Indeed, to go into politics requires an enormous amount of ego to begin with. It is the kind of thing that makes it hard to quit. Political institutions should be designed to address human frailties, and I think some sort of limit on human egos in the case of refusing to leave fits such a notion.
I would further note that there is more than an adequate supply of persons in their 70s or younger to ably fill these roles. It isn’t as if we would all suffer if there were fewer octogenarians in office.
Note that in the abstract I would prefer to leave all of this to democratic processes, on the provision that some exceptional individuals might be able to serve into their old age. However, given the power of incumbency coupled with a lot of highly uncompetitive elections, that remedy is not available in the way one might like it to be.
Although I think we are seeing some of this in operation in the primaries.

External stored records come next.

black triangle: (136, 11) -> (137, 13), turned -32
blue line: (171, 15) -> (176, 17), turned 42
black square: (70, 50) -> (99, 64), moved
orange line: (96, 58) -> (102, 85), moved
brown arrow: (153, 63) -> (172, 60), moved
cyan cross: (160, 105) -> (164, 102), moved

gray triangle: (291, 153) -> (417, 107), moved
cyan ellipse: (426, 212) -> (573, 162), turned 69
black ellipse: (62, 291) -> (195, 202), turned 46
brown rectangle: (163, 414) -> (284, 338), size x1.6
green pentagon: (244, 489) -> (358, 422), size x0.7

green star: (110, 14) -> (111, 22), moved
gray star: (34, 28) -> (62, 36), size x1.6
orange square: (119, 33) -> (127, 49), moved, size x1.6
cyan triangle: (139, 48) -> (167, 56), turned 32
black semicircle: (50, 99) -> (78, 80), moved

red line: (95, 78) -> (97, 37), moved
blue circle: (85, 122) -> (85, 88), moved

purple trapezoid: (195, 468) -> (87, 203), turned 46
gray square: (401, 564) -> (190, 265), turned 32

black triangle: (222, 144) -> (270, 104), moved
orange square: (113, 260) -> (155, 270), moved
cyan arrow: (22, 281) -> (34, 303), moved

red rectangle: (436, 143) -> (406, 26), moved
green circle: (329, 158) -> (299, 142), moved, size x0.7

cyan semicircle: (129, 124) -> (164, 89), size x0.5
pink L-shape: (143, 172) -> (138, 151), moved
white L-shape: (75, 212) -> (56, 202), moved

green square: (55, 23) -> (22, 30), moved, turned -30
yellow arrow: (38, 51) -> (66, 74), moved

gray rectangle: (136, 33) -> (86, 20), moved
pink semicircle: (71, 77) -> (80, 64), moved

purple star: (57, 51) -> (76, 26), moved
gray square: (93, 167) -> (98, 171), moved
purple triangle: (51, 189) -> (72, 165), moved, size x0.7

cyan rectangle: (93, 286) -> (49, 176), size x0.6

For example, I think that at least part of what is going on with recent DSA-affiliated candidates winning in Democratic primaries is driven at least in part by age. For example, the Chevalier (32) victory over Espaillat (71) in New York or Kiros (29) over DeGette (68) in Colorado was at least in part about wanting generational change as much as anything else. And polling from FiftyPlusOne notes Janet Mills’s defeat in Maine isn’t an outlier. Americans across the board want age limits in politics.

FWIW, since my last post on this subject, the Congress has gotten slightly younger, per Pew:
The median age of voting members of the House of Representatives is now 57.5 years. That’s down from 57.9 at the start of the 118th Congress (2023-25), 58.9 in the 117th Congress (2021-23), 58.0 in the 116th (2019-21) and 58.4 in the 115th (2017-19).
The Senate, following the death or retirement of some of its oldest members, has reversed its aging trend. The new Senate’s median age is 64.7 years, down from 65.3 at the start of the previous Congress. The median age of the Senate had previously risen for three Congresses in a row: from 62.4 (115th) to 63.6 (116th), to 64.8 (117th) and to 65.3 (118th).
Here’s the breakdown.

Taken as a whole (House plus Senate), NBC News notes this is the third-oldest Congress of all time.
In total, this Congress is the third-oldest in U.S. history, with an average age of 58.9 years at the start of this session one year ago. The median age in the U.S. is 39.1.
At a minium my views are driven by the question of whether or not age maximums serve the public interest.
I will conclude by agreeing that this is not the biggest challenge we face (although it is pretty much in our face as it pertains to a president who frequently falls asleep on camera and may have undisclosed health issues, so it’s nothing). I also agree that it is not likely that my preference for a maximum age for elected office is likely to be implemented.
Still, I think we do have a problem with politicians who simply cannot let go, to the detriment of the broader public good.